[aussiedude]

- Responsible for .nz tld are staffed by 4 technical employees doing 24x7 on call support

- Engagement surveys captured staff feeling fatigued and under resources at entire org level

- Hard to hire for roles due to specialisation

- Team moving away from BAU work to projects

- Issues raised by external partner but team had other immediate work pressures

- Had to contact ex-employee that use to worked there to help resolve

- Once a year critical take just done by one team member

- Many IT operations tasks have sufficient external dependencies that it is impossible to tell – for certain that the task will be successful in production without doing the task in the production environment. - We've all been there.

Sounds like InternetNZ should actually outsource all of this to an external party and just focus on governance work.

[tgv]

> - Engagement surveys captured staff feeling fatigued and under resources at entire org level

This smells like an organizational failure. First, the survey doesn't tell if the tech staff suffered fatigue, because it was organization-wide. Second, the Executive Leadership Team has 5 people. Just the executive leadership. The Council itself has 9 members. I shudder to think how many (indirect) managers the 4 tech staff has to report to. Third, if there is a problem in your organization, you won't find it with a bloody survey. Those just exist to satisfy KPIs. Fourth, if there is a problem in a small team, that is fairly easy to locate. but if their manager doesn't know, or can't change it, something is wrong in the organization. Fifth, if there is a problem in a critical team, the organization as a whole has failed.

This won't be solved by outsourcing. If anything, placing critical employees at a distance creates more problems than it solves.

[martinald]

Agreed. Over the past few years I've encountered more and more organisations with a ratio of management:developer/designer of >1, ie for every developer or designer, there is more than 1 "manager" (PM, EM, etc) involved. These organisations tend to have appalling velocity and very low developer morale.

Conversely some of the most efficient organisations I've seen have virtually no "management". Usually a lead developer who still works on the product managing tickets, taking requirements from a CEO or similar. These teams can deliver a mind boggling amount of work in comparison.

[cyrnel]

Good summary! Not sure about that conclusion. I don't imagine there are roving bands of these specialized DNS network architects to whom you can magically outsource the operations.

The whole thing just strikes me as the continued under-valuing of this kind of maintenance work. It's not glamorous, you often work for a government/non-profit that pays less, on-call is brutal, and the chronic short-staffing is a pain multiplier. Not exactly the best foundation for an entire country's internet infrastructure to sit atop.

[aussiedude]

But DNSSEC in root zones isn't unique to .nz.

.au, .us, .com, .net, .gov, .io, etc all have the same challenges.

[mcesch]

Outsourcing isn't a panacea. `.au` is outsourced to Identity Digital (formerly Afilias) and they managed to flub their configuration recently too[1].

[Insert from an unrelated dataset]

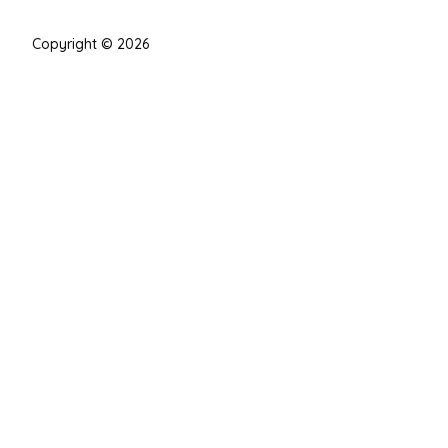
Copyright © 2026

1. https://www.auda.org.au/statement/au-domain-name-system-upda...

[alfons_foobar]

TLDs, not root zones ;)

The root zone is atop the DNS hierarchy and is usually denoted by a single dot, it contains all the top-level-domains.

[throw0101c]

.ca as well:

> This DNSSEC Practice Statement (“DPS”) is a statement of security practices and provisions made by the Canadian Internet Registration Authority (CIRA). These practices and provisions are applied in conjunction with DNS Security Extensions (DNSSEC) in the Canadian country-code Top Level Domain (ccTLD), .CA.

> This DPS conforms to the template included in RFC 6841 . The approach described here is modelled closely on the corresponding procedures published in a corresponding DNSSEC Policy and Practice Statement published by .SE (The Internet Infrastructure Foundation) for the Swedish top-level domain, whose pioneering work in DNSSEC deployment is acknowledged.

* https://www.cira.ca/en/resources/documents/domains/cira-dnss...

    To provide a means for stakeholders to evaluate the strength and
    security of the DNSSEC chain of trust, an entity operating a DNSSEC-
    enabled zone may publish a DNSSEC Practice Statement (DPS),
    comprising statements describing critical security controls and
    procedures relevant for scrutinizing the trustworthiness of the
    system.  The DPS may also identify any of the DNSSEC Policies (DPs)
    it supports, explaining how it meets their requirements.

* https://datatracker.ietf.org/doc/html/rfc6841

[1vuio0pswjnm7]

Only needing to hire a minimum number of employees to run it, the "TLD business" must be quite profitable.

[themoonisachees]

Actually margins are razor thin. Most of the hard part is compliance, and you're paying out huge sums for audits.